Its presentation was followed almost immediately by the departure of Prof Yash Ghai and the other foreign commissioners, and what appears to have been attempts to release the draft to the public before the President had had an opportunity to comment, as was first agreed. Government had also agreed the public would see the draft but only when it went to the Constitution Assembly in January. Instead, some 600 copies were allegedly burnt by the police and — inevitably— some other copies were leaked to the media and anti-blogs. Fiji Leaks, reputedly published by Victor Lal in the UK, published what appears to be a legitimate a copy of the draft and the Commission's explanation booklet.
The futility of book burning was demonstrated by the Fiji Sun reporting on the military response to the draft which included parts of the draft itself. The anti-blogs are having a field day. I have read all three documents but need more time to make anything more than a quick comment.
On the whole, the draft is a remarkable and most thorough document. It covers, as Commissioner Peni Moore told RadioNZ, all bases and takes into account everyone's concerns. (see report below). The military's stated objection concerns the number of parliamentary seats. It wants fewer than the recommended 71.
I suspect, however, the military has deeper concerns about the Commission's recommendations for the period between now and the 2014 elections and its challenged role in Fiji's future. But more on this when I have had more time to study the documents and confer with informed friends and readers.
Expect much more to follow over the next few days. The potential to destabilize the constitution process has never been higher.

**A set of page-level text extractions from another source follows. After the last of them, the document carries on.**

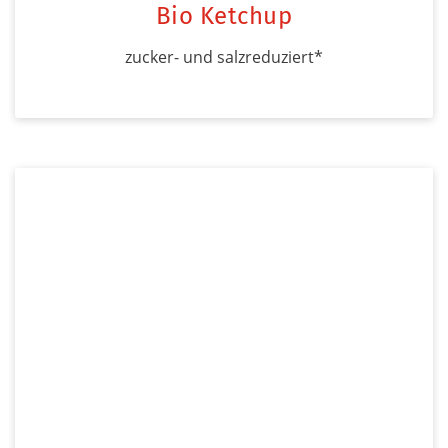
Bio Ketchup
zucker- und salzreduziert*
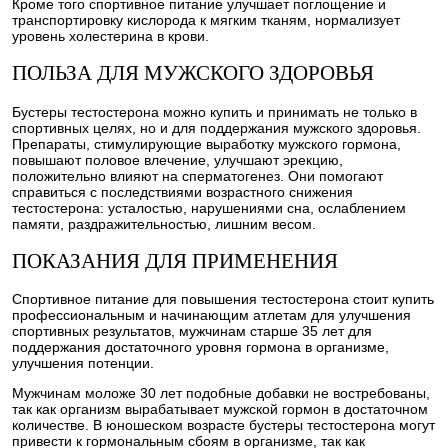
Кроме того спортивное питание улучшает поглощение и
транспортировку кислорода к мягким тканям, нормализует
уровень холестерина в крови.
ПОЛЬЗА ДЛЯ МУЖСКОГО ЗДОРОВЬЯ
Бустеры тестостерона можно купить и принимать не только в
спортивных целях, но и для поддержания мужского здоровья.
Препараты, стимулирующие выработку мужского гормона,
повышают половое влечение, улучшают эрекцию,
положительно влияют на сперматогенез. Они помогают
справиться с последствиями возрастного снижения
тестостерона: усталостью, нарушениями сна, ослаблением
памяти, раздражительностью, лишним весом.
ПОКАЗАНИЯ ДЛЯ ПРИМЕНЕНИЯ
Спортивное питание для повышения тестостерона стоит купить
профессиональным и начинающим атлетам для улучшения
спортивных результатов, мужчинам старше 35 лет для
поддержания достаточного уровня гормона в организме,
улучшения потенции.
Мужчинам моложе 30 лет подобные добавки не востребованы,
так как организм вырабатывает мужской гормон в достаточном
количестве. В юношеском возрасте бустеры тестостерона могут
привести к гормональным сбоям в организме, так как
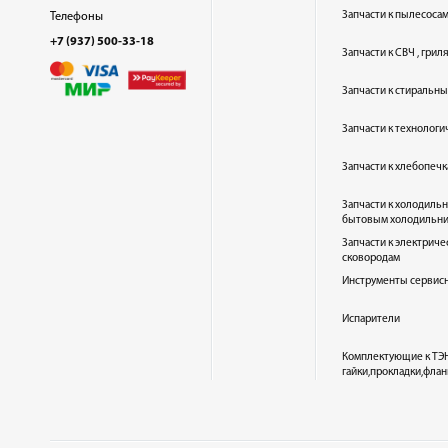
Запчасти к пылесоса
Телефоны
+7 (937) 500-33-18
Запчасти к СВЧ , гри
Запчасти к стиральн
Запчасти к технолог
Запчасти к хлебопеч
Запчасти к холодиль
бытовым холодильн
Запчасти к электриче
сковородам
Инструменты сервис
Испарители
Комплектующие к ТЭН
гайки,прокладки,флан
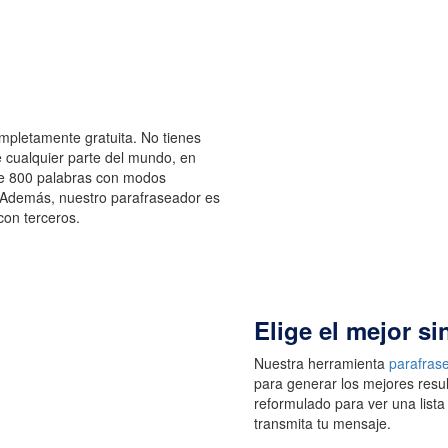
ompletamente gratuita. No tienes
 cualquier parte del mundo, en
de 800 palabras con modos
 Además, nuestro parafraseador es
on terceros.
Elige el mejor s
Nuestra herramienta
parafrase
para generar los mejores resul
reformulado para ver una list
transmita tu mensaje.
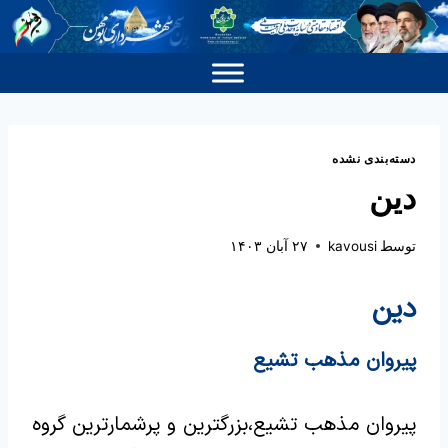
دسته‌بندی نشده
دین
توسط
kavousi
۲۷ آبان ۱۴۰۳
دین
پیروان مذهب تشیع
پیروان مذهب تشیع،بزرگترین و پرشمارترین گروه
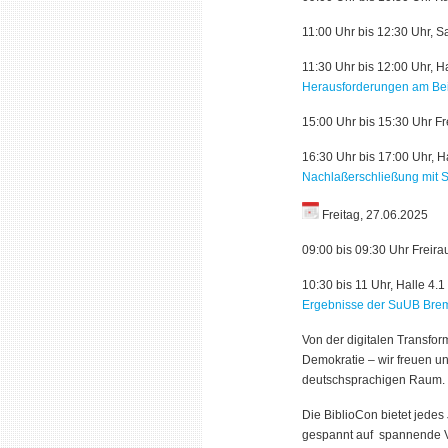
11:00 Uhr bis 12:30 Uhr, S
11:30 Uhr bis 12:00 Uhr, Ha
Herausforderungen am Beisp
15:00 Uhr bis 15:30 Uhr F
16:30 Uhr bis 17:00 Uhr, H
Nachlaßerschließung mit S
Freitag, 27.06.2025
09:00 bis 09:30 Uhr Freir
10:30 bis 11 Uhr, Halle 4.1
Ergebnisse der SuUB Breme
Von der digitalen Transfor
Demokratie – wir freuen u
deutschsprachigen Raum.
Die BiblioCon bietet jedes
gespannt auf spannende Vo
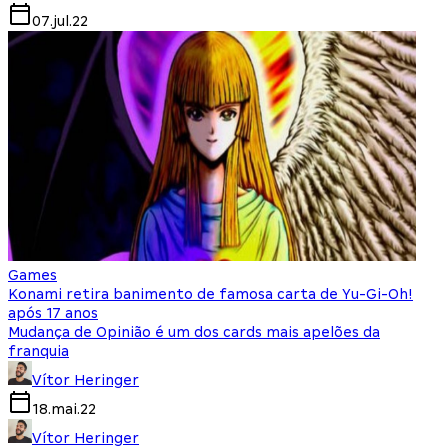
07.jul.22
Games
Konami retira banimento de famosa carta de Yu-Gi-Oh!
após 17 anos
Mudança de Opinião é um dos cards mais apelões da
franquia
Vítor Heringer
18.mai.22
Vítor Heringer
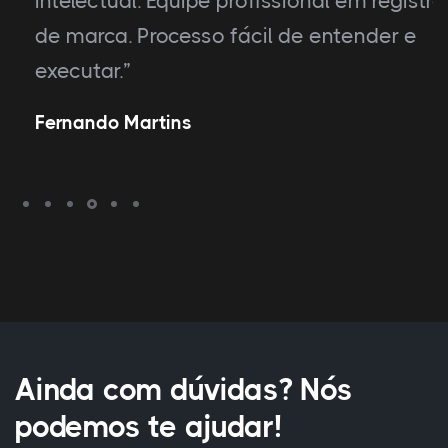
intelectual. Equipe profissional em registro
de marca. Processo fácil de entender e
executar.”
Fernando Martins
Ainda com dúvidas? Nós
podemos te ajudar!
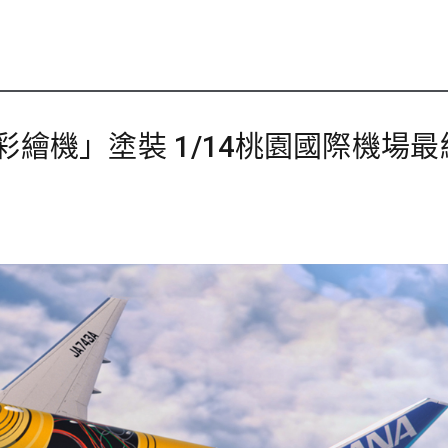
O彩繪機」塗裝 1/14桃園國際機場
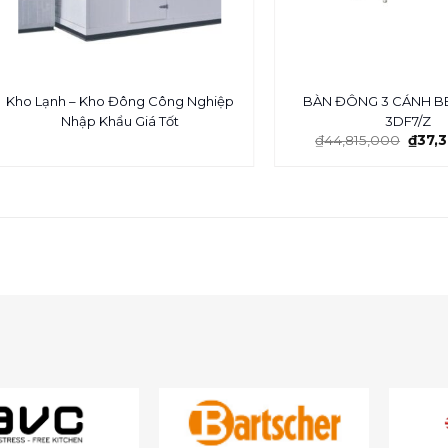
Kho Lạnh – Kho Đông Công Nghiệp
BÀN ĐÔNG 3 CÁNH B
Nhập Khẩu Giá Tốt
3DF7/Z
₫
44,815,000
₫
37,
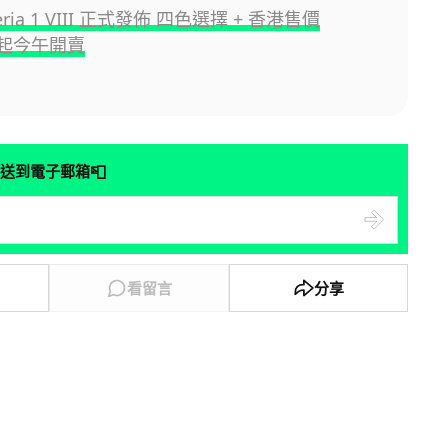
peria 1 VIII 正式發佈 四色選擇 + 香港售價
9 起今午開賣
📮
送到電子郵箱
看留言
分享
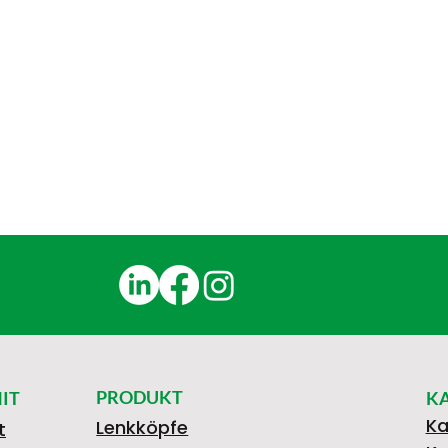
PRODUKT
IT
K
Ka
Lenkköpfe
t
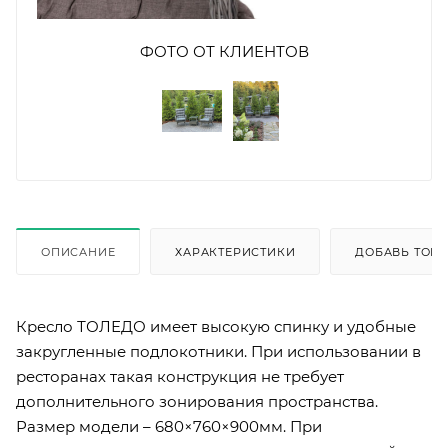
ФОТО ОТ КЛИЕНТОВ
ОПИСАНИЕ
ХАРАКТЕРИСТИКИ
ДОБАВЬ ТОВА
Кресло ТОЛЕДО имеет высокую спинку и удобные
закругленные подлокотники. При использовании в
ресторанах такая конструкция не требует
дополнительного зонирования пространства.
Размер модели – 680×760×900мм. При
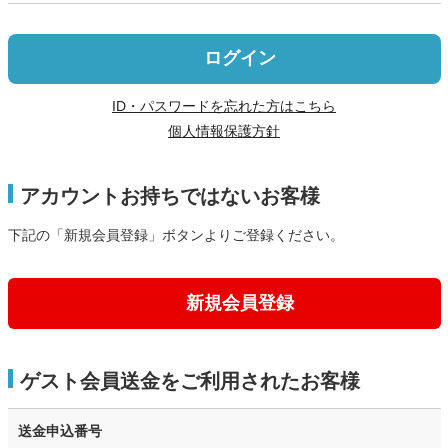
ログイン
ID・パスワードを忘れた方はこちら
個人情報保護方針
アカウントお持ちではないお客様
下記の「新規会員登録」ボタンよりご登録ください。
新規会員登録
ゲスト会員送金をご利用されたお客様
送金申込番号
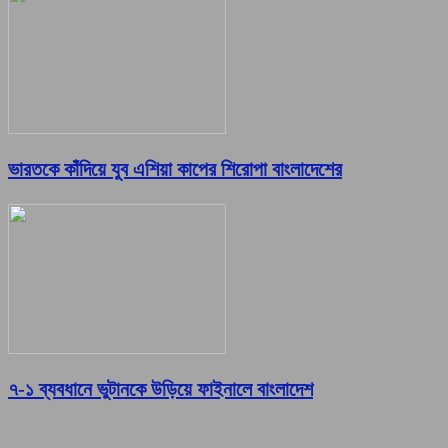
ভারতকে কাঁদিয়ে যুব এশিয়া কাপের শিরোপা বাংলাদেশের
৭-১ ব্যবধানে ভুটানকে উড়িয়ে ফাইনালে বাংলাদেশ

One must hope for restraint in Suva, and the forbearance of overseas governments as Fiji works its way over yet another few hurdles.
Fiji constitution draft covers all bases,
says Commission member
Posted at 20:04 on 26 December, 2012 UTC
A member of Fiji’s Constitution Commission, Peni Moore, says the draft constitution covers everything it was required to and she can’t foresee any problems with it.
The Commission handed the document to Fiji’s President last week.
There has been criticism the draft is now in the hands of the interim government without the chance of further public scrutiny before a regime appointed Constituent Assembly debates and ratifies the document.
Peni Moore says anyone who fears what’s in the draft should rest assured.
“The constitution we’ve written is the most advanced, forward-thinking, promotes everything that is said that they wanted, so there really shouldn’t be a problem with it. It covered everything that they wanted covered. It’s covered in more ways than they could have imagined. We’ve put in amazing reforms that have never been seen before so my feeling is if they read it there’s really nothing to worry about.”